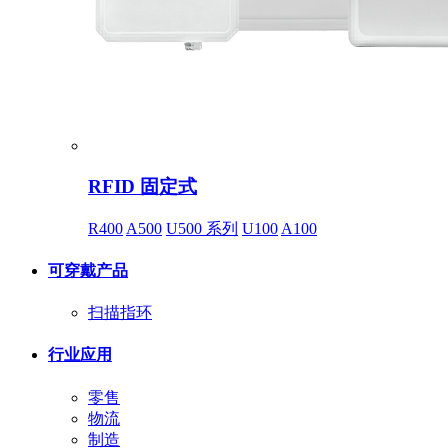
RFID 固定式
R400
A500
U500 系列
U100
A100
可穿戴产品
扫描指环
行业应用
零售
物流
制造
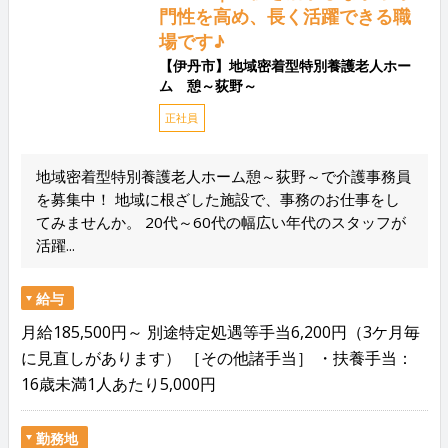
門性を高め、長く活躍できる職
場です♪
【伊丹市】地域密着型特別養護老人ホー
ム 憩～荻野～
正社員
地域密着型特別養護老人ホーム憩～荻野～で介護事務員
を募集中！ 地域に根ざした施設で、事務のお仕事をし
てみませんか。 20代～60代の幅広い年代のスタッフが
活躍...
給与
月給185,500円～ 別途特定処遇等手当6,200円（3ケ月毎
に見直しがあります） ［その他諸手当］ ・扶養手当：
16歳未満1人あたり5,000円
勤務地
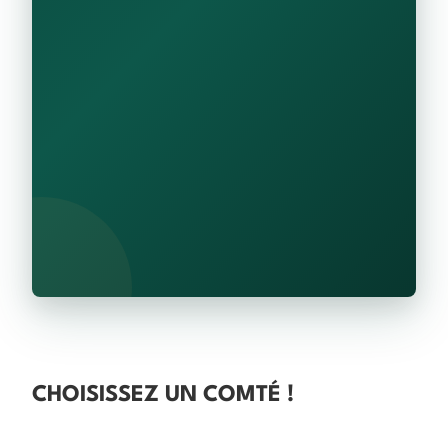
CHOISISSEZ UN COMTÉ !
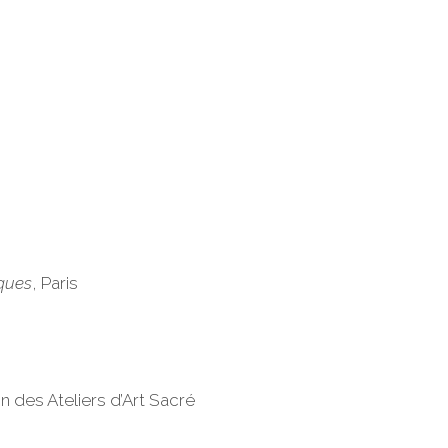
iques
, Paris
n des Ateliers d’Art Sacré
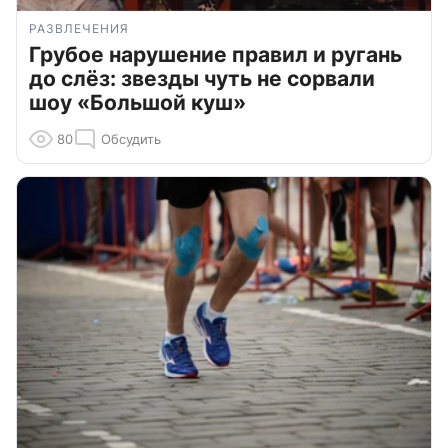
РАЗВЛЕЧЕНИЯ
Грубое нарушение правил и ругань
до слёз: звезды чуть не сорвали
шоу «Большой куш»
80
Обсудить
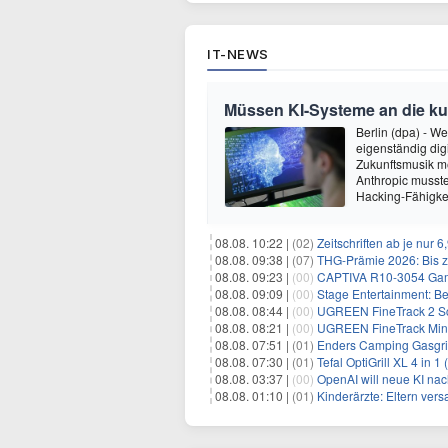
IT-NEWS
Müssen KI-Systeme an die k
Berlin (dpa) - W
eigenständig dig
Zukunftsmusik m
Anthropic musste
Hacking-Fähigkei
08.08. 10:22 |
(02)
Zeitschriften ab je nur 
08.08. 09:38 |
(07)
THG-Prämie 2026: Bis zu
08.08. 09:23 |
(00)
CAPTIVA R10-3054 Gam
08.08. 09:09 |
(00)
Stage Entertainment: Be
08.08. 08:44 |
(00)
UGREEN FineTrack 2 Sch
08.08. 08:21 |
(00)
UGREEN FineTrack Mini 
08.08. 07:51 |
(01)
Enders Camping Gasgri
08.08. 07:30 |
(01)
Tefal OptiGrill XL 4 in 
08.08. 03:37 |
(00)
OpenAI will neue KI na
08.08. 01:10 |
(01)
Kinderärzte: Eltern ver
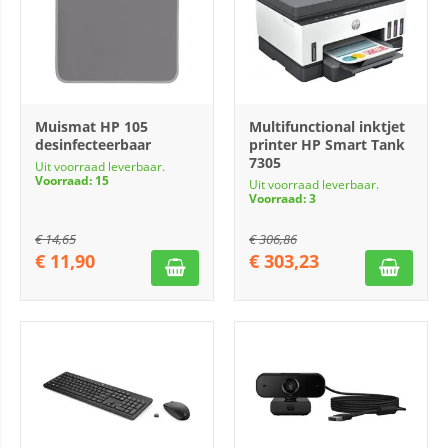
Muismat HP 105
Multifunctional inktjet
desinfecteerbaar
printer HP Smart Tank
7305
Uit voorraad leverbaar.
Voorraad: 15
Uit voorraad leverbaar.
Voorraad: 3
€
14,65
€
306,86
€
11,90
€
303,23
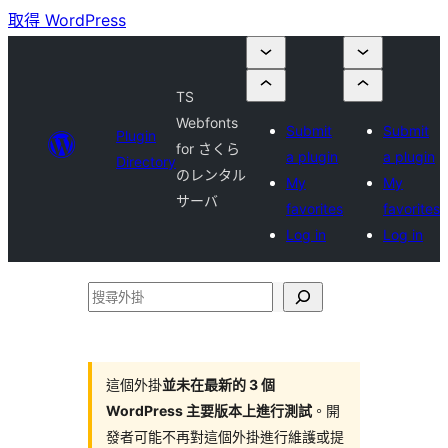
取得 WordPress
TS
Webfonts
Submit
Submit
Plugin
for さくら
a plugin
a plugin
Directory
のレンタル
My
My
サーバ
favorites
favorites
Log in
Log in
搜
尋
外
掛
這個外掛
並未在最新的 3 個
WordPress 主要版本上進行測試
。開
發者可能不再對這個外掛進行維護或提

----

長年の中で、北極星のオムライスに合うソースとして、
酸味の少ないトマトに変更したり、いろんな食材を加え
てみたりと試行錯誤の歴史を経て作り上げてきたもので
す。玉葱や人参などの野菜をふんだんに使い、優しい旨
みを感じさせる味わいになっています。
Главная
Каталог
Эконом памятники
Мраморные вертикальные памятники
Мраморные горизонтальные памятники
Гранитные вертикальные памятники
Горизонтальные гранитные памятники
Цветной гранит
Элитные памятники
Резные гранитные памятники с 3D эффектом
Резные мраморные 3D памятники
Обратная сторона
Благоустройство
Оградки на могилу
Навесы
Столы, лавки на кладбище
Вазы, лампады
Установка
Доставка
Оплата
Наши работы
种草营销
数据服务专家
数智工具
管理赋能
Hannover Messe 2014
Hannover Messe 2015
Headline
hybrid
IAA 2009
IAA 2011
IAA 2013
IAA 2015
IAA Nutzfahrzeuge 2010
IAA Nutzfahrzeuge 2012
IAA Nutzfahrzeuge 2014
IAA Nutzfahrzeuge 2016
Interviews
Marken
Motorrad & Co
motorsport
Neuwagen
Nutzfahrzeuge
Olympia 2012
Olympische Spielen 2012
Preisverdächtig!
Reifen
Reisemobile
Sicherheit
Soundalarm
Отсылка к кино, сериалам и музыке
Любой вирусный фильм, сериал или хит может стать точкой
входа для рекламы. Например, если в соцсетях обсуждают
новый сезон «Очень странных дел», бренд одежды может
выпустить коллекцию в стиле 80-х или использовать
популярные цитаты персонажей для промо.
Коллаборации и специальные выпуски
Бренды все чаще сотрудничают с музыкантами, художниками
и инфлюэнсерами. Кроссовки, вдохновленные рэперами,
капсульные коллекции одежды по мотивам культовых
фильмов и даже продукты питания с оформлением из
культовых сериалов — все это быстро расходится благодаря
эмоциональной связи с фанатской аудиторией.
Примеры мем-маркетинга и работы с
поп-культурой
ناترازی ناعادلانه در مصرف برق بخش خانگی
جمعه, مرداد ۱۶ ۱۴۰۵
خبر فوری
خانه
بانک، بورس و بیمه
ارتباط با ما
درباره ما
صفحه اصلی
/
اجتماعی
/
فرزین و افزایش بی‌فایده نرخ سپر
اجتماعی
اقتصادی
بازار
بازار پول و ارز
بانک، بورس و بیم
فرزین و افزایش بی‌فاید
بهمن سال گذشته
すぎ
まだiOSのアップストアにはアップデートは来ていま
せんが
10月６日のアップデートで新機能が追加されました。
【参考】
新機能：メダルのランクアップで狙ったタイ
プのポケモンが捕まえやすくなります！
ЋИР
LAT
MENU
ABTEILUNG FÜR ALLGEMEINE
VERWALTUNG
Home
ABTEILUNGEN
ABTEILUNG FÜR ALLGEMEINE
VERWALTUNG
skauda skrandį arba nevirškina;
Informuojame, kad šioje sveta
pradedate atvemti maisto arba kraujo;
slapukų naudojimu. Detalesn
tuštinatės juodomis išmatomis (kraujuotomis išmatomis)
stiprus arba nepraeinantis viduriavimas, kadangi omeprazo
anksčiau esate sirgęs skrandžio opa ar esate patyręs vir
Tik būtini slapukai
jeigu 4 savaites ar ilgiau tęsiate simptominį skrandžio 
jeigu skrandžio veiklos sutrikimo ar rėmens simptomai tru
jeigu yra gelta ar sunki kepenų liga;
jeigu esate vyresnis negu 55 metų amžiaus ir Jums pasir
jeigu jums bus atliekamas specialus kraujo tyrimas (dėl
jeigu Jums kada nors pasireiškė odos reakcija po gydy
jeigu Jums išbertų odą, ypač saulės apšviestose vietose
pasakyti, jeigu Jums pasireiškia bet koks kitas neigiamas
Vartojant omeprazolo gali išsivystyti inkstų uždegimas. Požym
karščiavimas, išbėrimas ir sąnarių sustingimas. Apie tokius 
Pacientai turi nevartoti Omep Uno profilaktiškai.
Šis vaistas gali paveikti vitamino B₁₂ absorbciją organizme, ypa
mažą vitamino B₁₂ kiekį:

----

__Problem requirements__.
Reproduce each line from the listing above that includes the word "jeigu".

__Solution to this problem__.
jeigu 4 savaites ar ilgiau tęsiate simptominį skrandžio 
jeigu skrandžio veiklos sutrikimo ar rėmens simptomai tru
jeigu yra gelta ar sunki kepenų liga;
jeigu esate vyresnis negu 55 metų amžiaus ir Jums pasir
jeigu jums bus atliekamas specialus kraujo tyrimas (dėl
jeigu Jums kada nors pasireiškė odos reakcija po gydy
jeigu Jums išbertų odą, ypač saulės apšviestose vietose
pasakyti, jeigu Jums pasireiškia bet koks kitas neigiamas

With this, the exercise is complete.